Original Air Date: March 16, 1962
Writer: Richard Matheson
Director: Paul Stewart
This classic episode opens with a little girl named Tina as she is crying late at night in her room so her father Chris Miller (Robert Sampson) arises to comfort her. However when he arrives in her room he cannot find her. His daughter can be heard but not seen.
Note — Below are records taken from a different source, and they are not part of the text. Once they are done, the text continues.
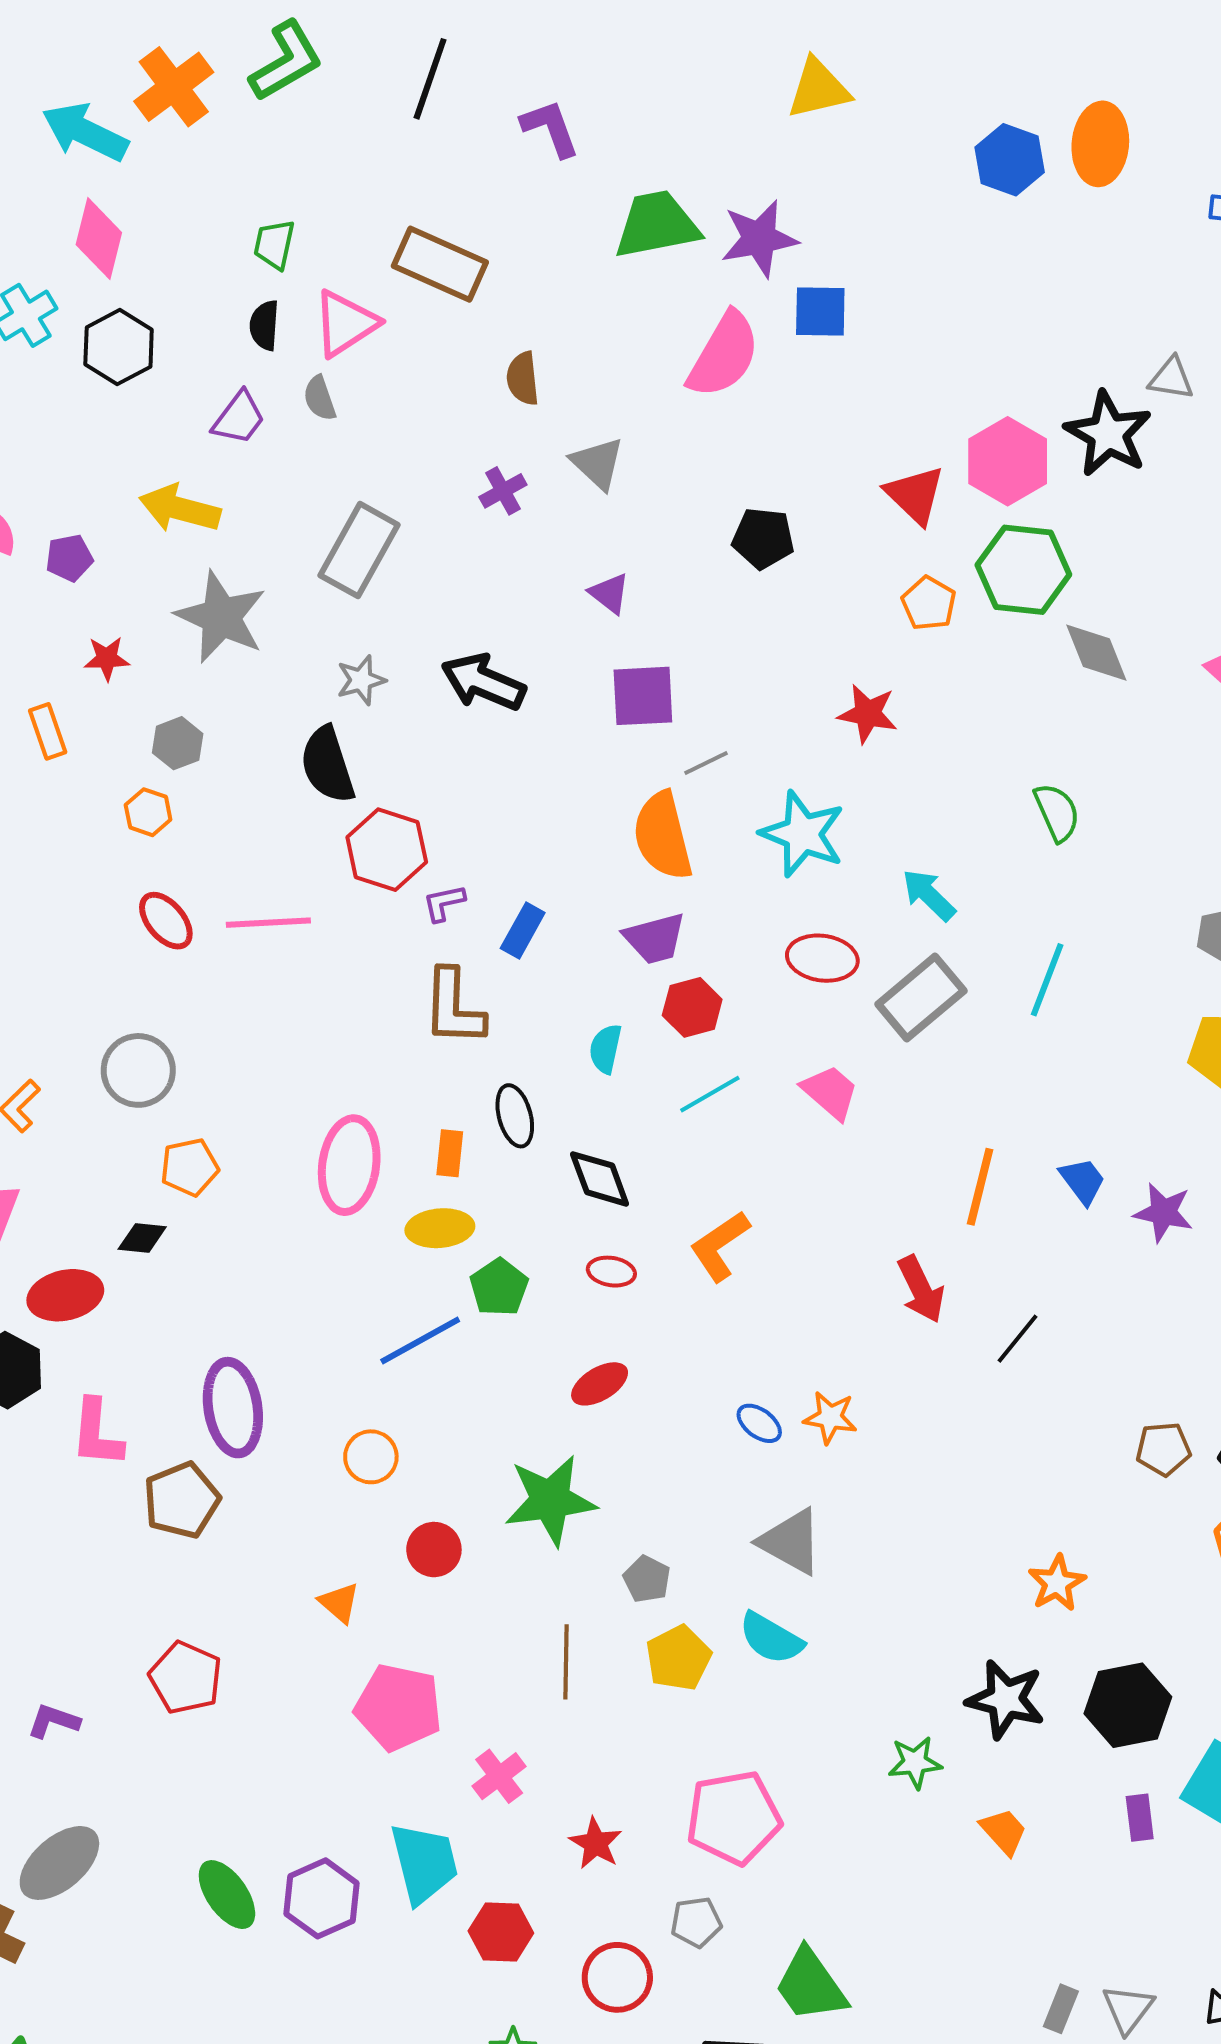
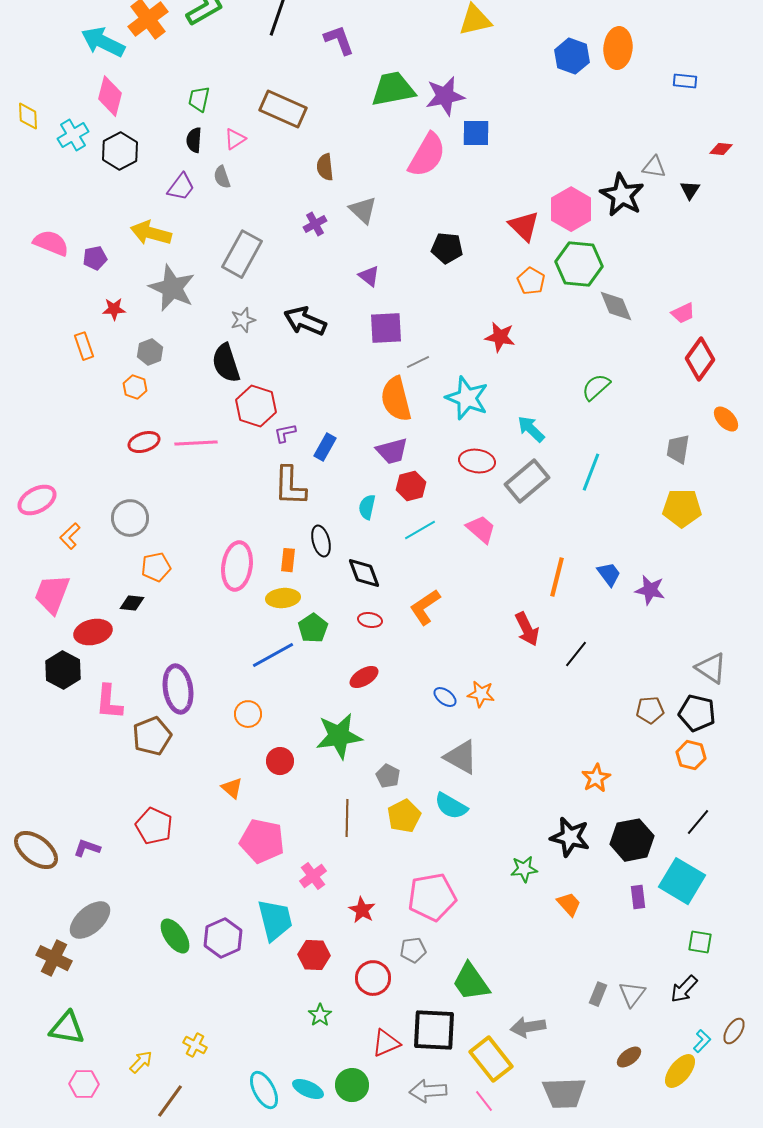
pink triangle: (345, 323) -> (235, 139), size x0.6
green semicircle: (1057, 812) -> (596, 387), turned -108
red ellipse: (166, 921) -> (144, 442), turned -68

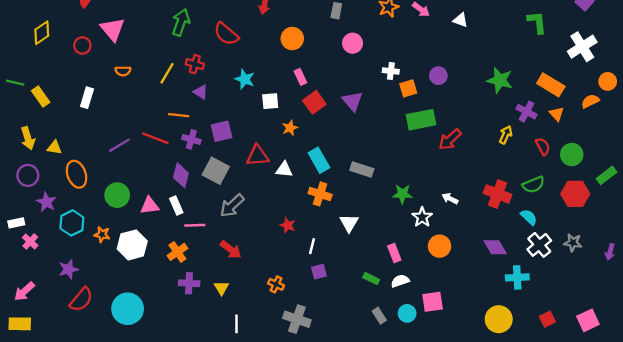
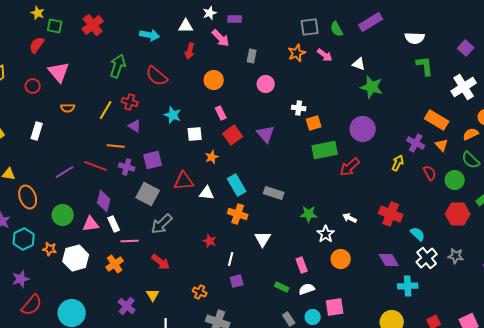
purple circle: (438, 76) -> (363, 129), moved, size x1.6
green star: (500, 80) -> (372, 87), moved
purple diamond: (181, 175) -> (104, 201), moved
green semicircle: (533, 185) -> (471, 160), moved, turned 66
purple cross: (189, 283) -> (127, 306), moved, turned 36

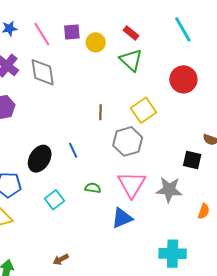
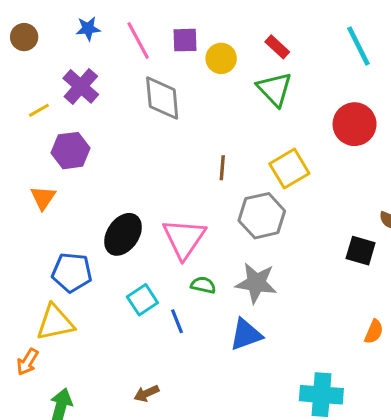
gray diamond: (43, 72) -> (162, 98), moved
blue line: (73, 150) -> (177, 321), moved
pink triangle: (132, 184) -> (184, 238), moved
gray star: (169, 190) -> (256, 283), moved

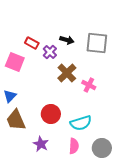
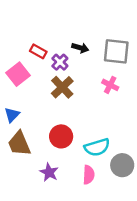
pink square: (15, 62) -> (18, 74), turned 30
brown cross: (67, 73) -> (62, 87), moved
pink cross: (89, 85) -> (110, 85), moved
gray circle: (102, 148) -> (122, 165), moved

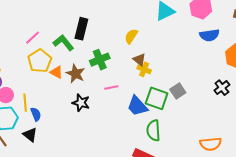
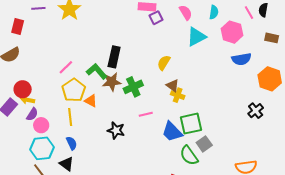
brown star: (76, 74) -> (112, 82), moved, turned -30
gray square: (178, 91) -> (204, 144), moved
green square: (157, 98) -> (191, 124), turned -30
yellow line: (25, 103) -> (70, 117), moved
green semicircle: (153, 130) -> (189, 156), turned -30

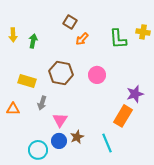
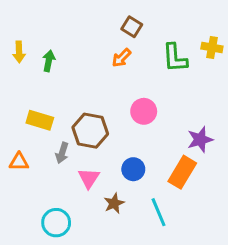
brown square: (70, 22) -> (132, 27), moved
brown hexagon: (61, 73) -> (90, 131), moved
blue circle: (59, 141) -> (133, 169), moved

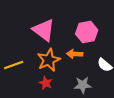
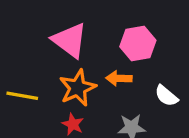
yellow line: (14, 65) -> (22, 96), turned 30

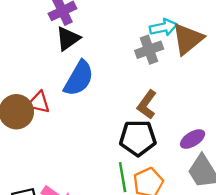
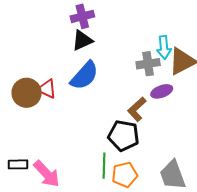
cyan arrow: (163, 27) -> (164, 47), turned 85
purple ellipse: (193, 139) -> (162, 91), moved

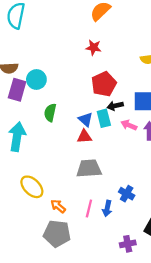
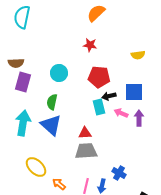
cyan circle: (36, 80) -> (59, 73), moved
red pentagon: (104, 84) -> (99, 77), turned 30
blue triangle: (86, 119) -> (51, 125), moved, size x1.6
red triangle: (84, 137) -> (85, 133), moved

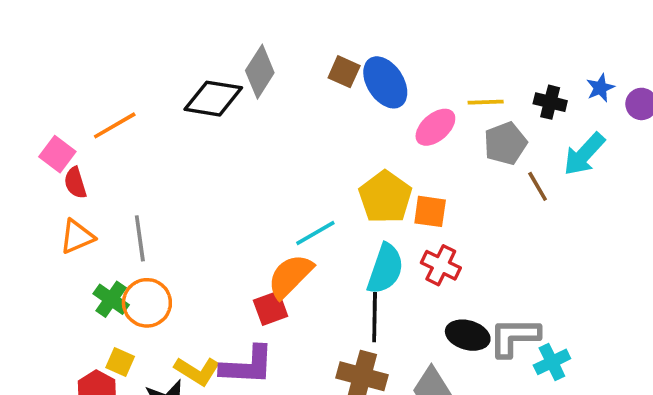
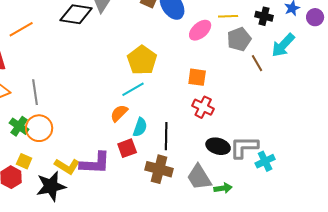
yellow pentagon: (385, 197) -> (142, 60), moved
cyan semicircle: (385, 269) -> (140, 127), moved, size x0.7
orange semicircle: (290, 276) -> (119, 113), size x0.7
red square: (271, 308) -> (127, 148), moved

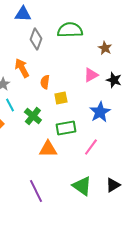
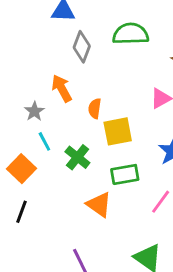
yellow square: (61, 98) -> (118, 131), size x1.5
orange triangle: (48, 149) -> (99, 205), turned 36

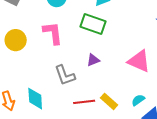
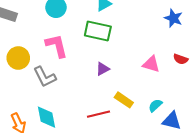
pink triangle: (139, 61) -> (151, 64), size x0.7
gray L-shape: (65, 75) -> (45, 77), moved
yellow rectangle: (109, 101) -> (124, 100), moved

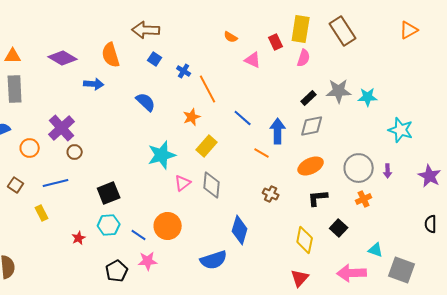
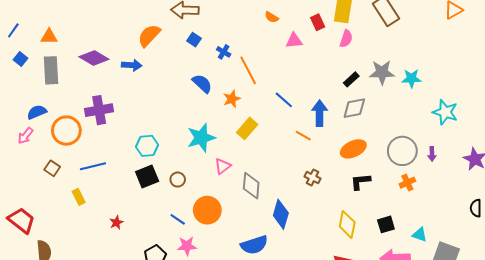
orange semicircle: (111, 55) -> (149, 36), turned 60
purple diamond: (63, 58) -> (94, 58), moved
pink triangle: (253, 60) -> (294, 41), turned -30
blue semicircle: (146, 102) -> (202, 84), moved
purple cross: (62, 128) -> (99, 110), turned 32
orange circle: (30, 148) -> (66, 131), size x1.5
brown circle: (75, 152) -> (178, 180), moved
gray diamond: (212, 185) -> (251, 186), moved
cyan hexagon: (109, 225) -> (147, 146), moved
black square: (339, 228) -> (386, 224), moved, turned 30

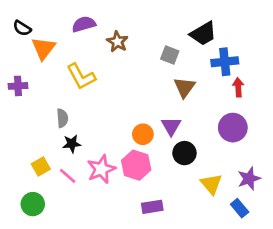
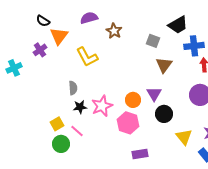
purple cross: (18, 86) -> (40, 50), moved, turned -32
pink star: (101, 169) -> (102, 106), moved
green circle: (33, 204) -> (61, 144), moved

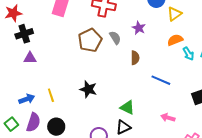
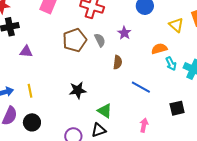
yellow triangle: (175, 14) -> (176, 25), moved, turned -49
purple triangle: (30, 58) -> (26, 52), moved
black star: (88, 89) -> (78, 90), moved, turned -30
pink arrow: (168, 118) -> (144, 125), turned 80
“Missing: one frightened little girl. Name: Bettina Miller. Description: six years of age, average height and build, light brown hair, quite pretty. Last seen being tucked in bed by her mother a few hours ago. Last heard: ‘ay, there’s the rub,’ as Hamlet put it. For Bettina Miller can be heard quite clearly, despite the rather curious fact that she can’t be seen at all. Present location? Let’s say for the moment, in The Twilight Zone.”
-Rod Serling
Chris Miller and his wife Ruth Miller (Sarah Marshall) begin to panic over their lost child. Chris calls his physicist friend Bill (Charles Aidman), and the family dog also disappears while in Tina’s room. Bill locates a strange doorway along the wall that appears to be a portal into another dimension. He follows the invisible doorway with chalk to mark its outline. Shortly thereafter, Chris tries to reach into the portal to retrieve his dog but he accidentally falls inside where he becomes intensely disoriented. The cinematography here is particularly jarring as the camera displays wide, blurry, oblong imagery. Bill urgently tells Chris to hurry, so Chris calls to the family dog who leads Tina to her father and they are all pulled out of the hole with only moments to spare. Once back in Tina’s room, Bill explains that the portal was rapidly closing and they had only a matter of seconds to spare. Bill says that despite Chris’s perception from inside the portal, half of his body remained outside in Tina’s room. The closing of the doorway would likely have cut him in half: “Another few seconds and half of you would have been here and the other half…”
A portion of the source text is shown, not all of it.